── SOURCE RECORDS

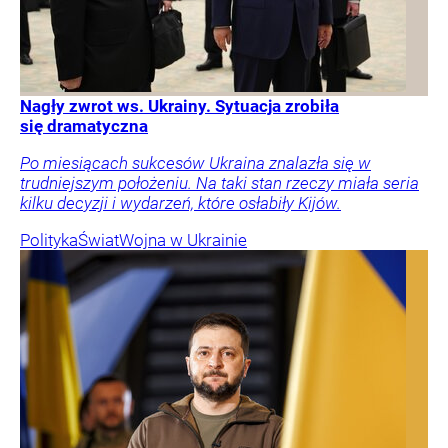
Nagły zwrot ws. Ukrainy. Sytuacja zrobiła
się dramatyczna
Po miesiącach sukcesów Ukraina znalazła się w
trudniejszym położeniu. Na taki stan rzeczy miała seria
kilku decyzji i wydarzeń, które osłabiły Kijów.
Polityka
Świat
Wojna w Ukrainie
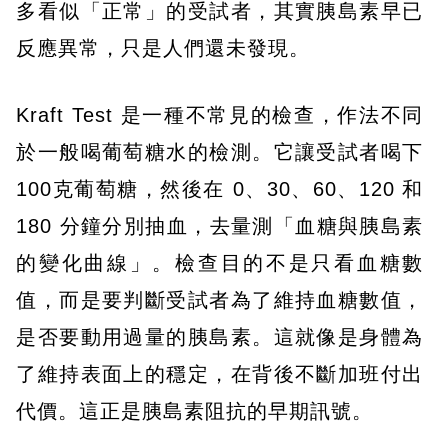
多看似「正常」的受試者，其實胰島素早已
反應異常，只是人們還未發現。
Kraft Test 是一種不常見的檢查，作法不同
於一般喝葡萄糖水的檢測。它讓受試者喝下
100克葡萄糖，然後在 0、30、60、120 和
180 分鐘分別抽血，去量測「血糖與胰島素
的變化曲線」。檢查目的不是只看血糖數
值，而是要判斷受試者為了維持血糖數值，
是否要動用過量的胰島素。這就像是身體為
了維持表面上的穩定，在背後不斷加班付出
代價。這正是胰島素阻抗的早期訊號。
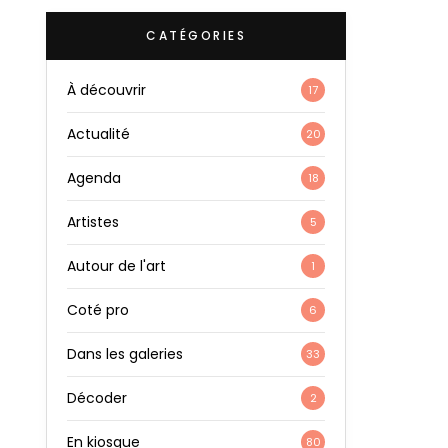
CATÉGORIES
À découvrir
17
Actualité
20
Agenda
18
Artistes
5
Autour de l'art
1
Coté pro
6
Dans les galeries
33
Décoder
2
En kiosque
80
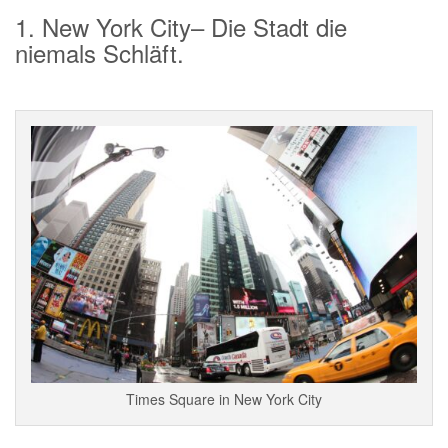
1. New York City– Die Stadt die
niemals Schläft.
Times Square in New York City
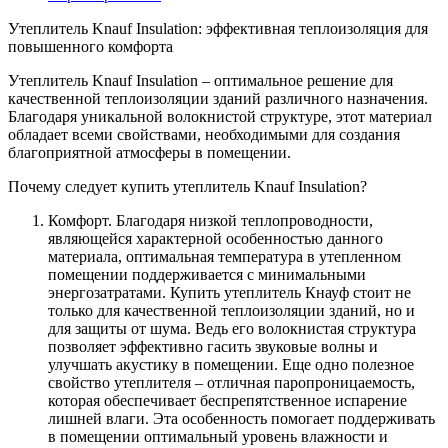
Утеплитель Knauf Insulation: эффективная теплоизоляция для
повышенного комфорта
Утеплитель Knauf Insulation – оптимальное решение для
качественной теплоизоляции зданий различного назначения.
Благодаря уникальной волокнистой структуре, этот материал
обладает всеми свойствами, необходимыми для создания
благоприятной атмосферы в помещении.
Почему следует купить утеплитель Knauf Insulation?
Комфорт. Благодаря низкой теплопроводности,
являющейся характерной особенностью данного
материала, оптимальная температура в утепленном
помещении поддерживается с минимальными
энергозатратами. Купить утеплитель Кнауф стоит не
только для качественной теплоизоляции зданий, но и
для защиты от шума. Ведь его волокнистая структура
позволяет эффективно гасить звуковые волны и
улучшать акустику в помещении. Еще одно полезное
свойство утеплителя – отличная паропроницаемость,
которая обеспечивает беспрепятственное испарение
лишней влаги. Эта особенность помогает поддерживать
в помещении оптимальный уровень влажности и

────

YOUR GOAL
Copy the records exactly as they appear, excluding images.

ANSWER TO THE EXERCISE
Nagły zwrot ws. Ukrainy. Sytuacja zrobiła
się dramatyczna
Po miesiącach sukcesów Ukraina znalazła się w
trudniejszym położeniu. Na taki stan rzeczy miała seria
kilku decyzji i wydarzeń, które osłabiły Kijów.
Polityka
Świat
Wojna w Ukrainie
多看似「正常」的受試者，其實胰島素早已
反應異常，只是人們還未發現。
Kraft Test 是一種不常見的檢查，作法不同
於一般喝葡萄糖水的檢測。它讓受試者喝下
100克葡萄糖，然後在 0、30、60、120 和
180 分鐘分別抽血，去量測「血糖與胰島素
的變化曲線」。檢查目的不是只看血糖數
值，而是要判斷受試者為了維持血糖數值，
是否要動用過量的胰島素。這就像是身體為
了維持表面上的穩定，在背後不斷加班付出
代價。這正是胰島素阻抗的早期訊號。
CATÉGORIES
À découvrir
17
Actualité
20
Agenda
18
Artistes
5
Autour de l'art
1
Coté pro
6
Dans les galeries
33
Décoder
2
En kiosque
80
1. New York City– Die Stadt die
niemals Schläft.
Times Square in New York City
Утеплитель Knauf Insulation: эффективная теплоизоляция для
повышенного комфорта
Утеплитель Knauf Insulation – оптимальное решение для
качественной теплоизоляции зданий различного назначения.
Благодаря уникальной волокнистой структуре, этот материал
обладает всеми свойствами, необходимыми для создания
благоприятной атмосферы в помещении.
Почему следует купить утеплитель Knauf Insulation?
Комфорт. Благодаря низкой теплопроводности,
являющейся характерной особенностью данного
материала, оптимальная температура в утепленном
помещении поддерживается с минимальными
энергозатратами. Купить утеплитель Кнауф стоит не
только для качественной теплоизоляции зданий, но и
для защиты от шума. Ведь его волокнистая структура
позволяет эффективно гасить звуковые волны и
улучшать акустику в помещении. Еще одно полезное
свойство утеплителя – отличная паропроницаемость,
которая обеспечивает беспрепятственное испарение
лишней влаги. Эта особенность помогает поддерживать
в помещении оптимальный уровень влажности и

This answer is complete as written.